In the video, the HMT talks about just one dmu of 10 coaches arriving for Lagos-Ibadan in November. That tells you they haven’t learnt from the Abuja-Kaduna fiasco and may be planning on replicating that passenger congestion/confusion on Lagos-Ibadan. This is a line like no other that can probably move at least 250,000 people a day from the start and up to 1,000,000/day by the end of the first year if we are serious because the demand is there. A serious commercial operator will start off with about 20 dmus i.e. 200 coaches, to drive up traffic over time. Not the kind of mediocre thinking on display here. Anyway, don’t expect Lagos-Ibadan to be ready until well into 2020 if not beyond.

To cap this all is the news that ICRC has approved the concessioning of e-ticketing for railway. Now, what is that? They should rather be concessioning the operations rather than just ticketing. Notwithstanding, it is unlikely to stem racketeering and collusion with/by the NRC operatives unless steep service level agreements incorporating/specifying max. service downtimes and min. performance thresholds are built into the arrangements. It’s not rocket science but watch them make a right mess of it. If it’s the NRC that will manage the concessionaire as grantor, then I won’t hold my breath about racketeering. Mind you, ticket racketeering did not start with the Abuja-Kaduna service. It’s been an intrinsic part of the NRC story historically.

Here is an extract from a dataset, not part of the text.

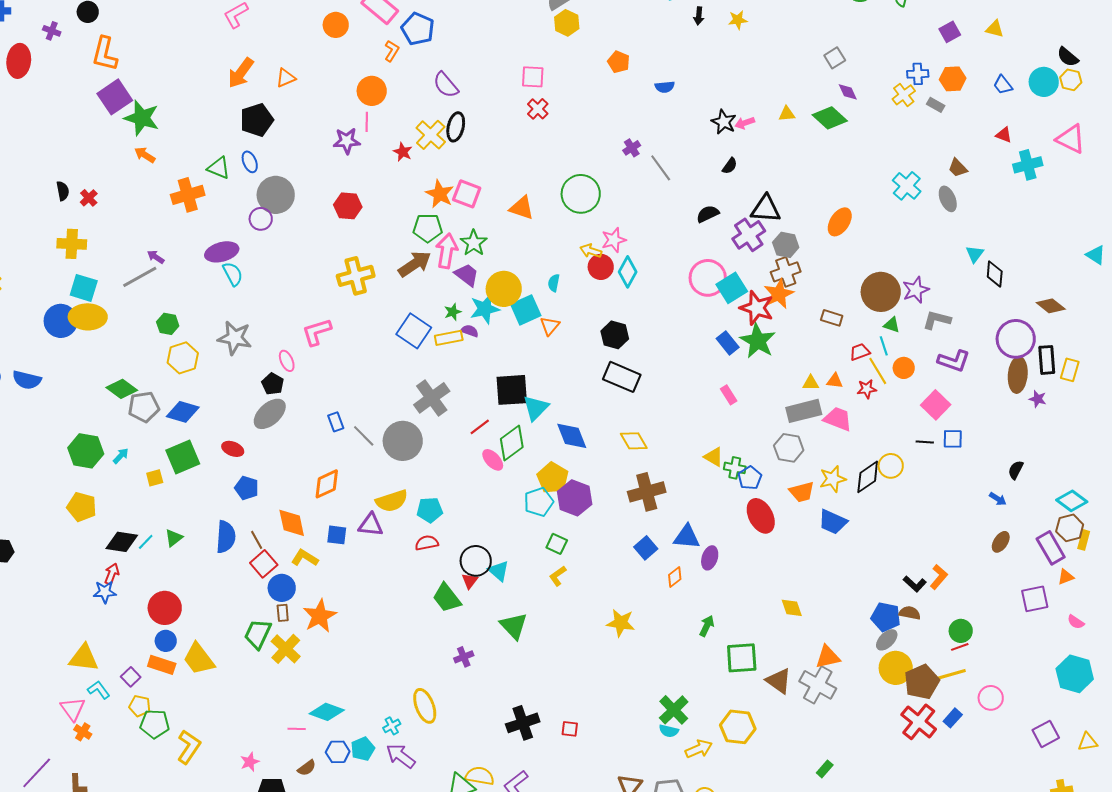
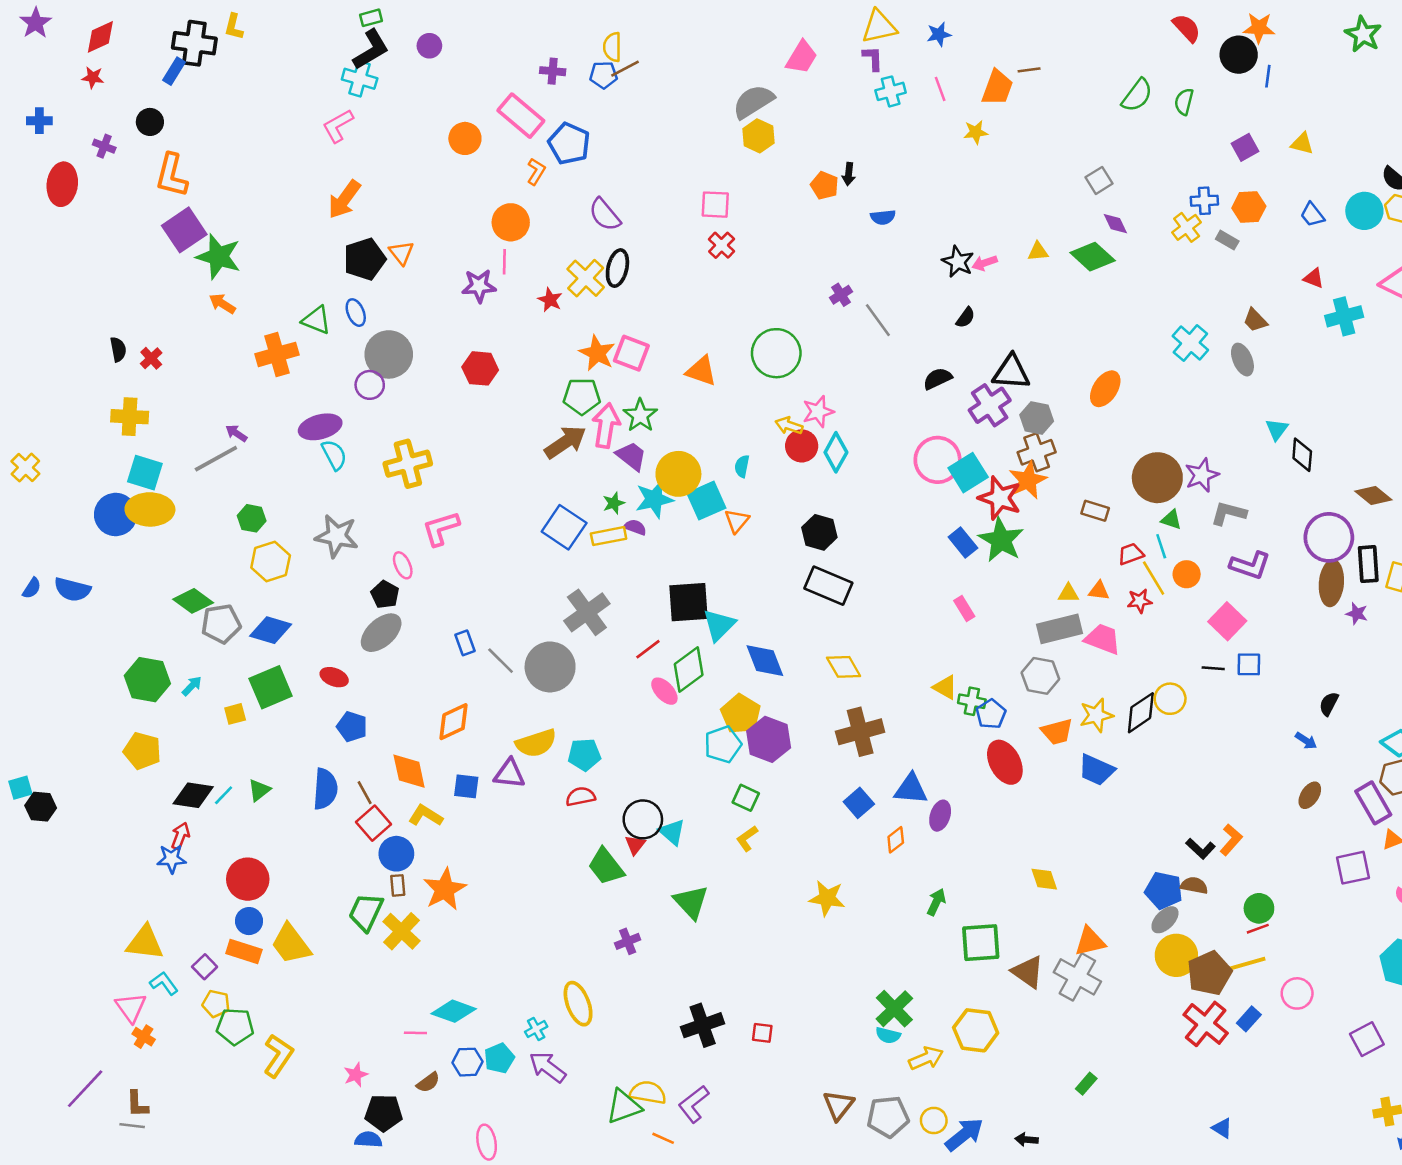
black arrow: (699, 16) -> (849, 174), moved
orange triangle: (286, 78) -> (401, 253), moved, turned -45
yellow cross: (356, 276) -> (408, 464), moved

Also, we are told that  they are stopping the Warri-Itakpe train service,  but was there ever a real service ? Or was it just noise and propaganda for election purposes as alleged?  That line was not known to be ready yet. No stations, no signals … Nevertheless, starting and stopping train services is not the best way of creating an impression of a reliable service with customers to encourage switching  but that is the “arrogant” way of govt rather than a customer focussed service provider.

Let’s get real. Serious money is being expended on our railways. About $3bn with the Chinese so far, that’s over a trillion naira!. Lets make it count. We need to see real returns for a change. Government can keep building railway infrastructure but the private sector should operate the railway service for us to obtain optimal benefits. We need to see a scaling up of operations like the NRC could never produce and only the private sector can.

No meaningful change will however come about until we pass the Railway and National Transport Commission bills into law.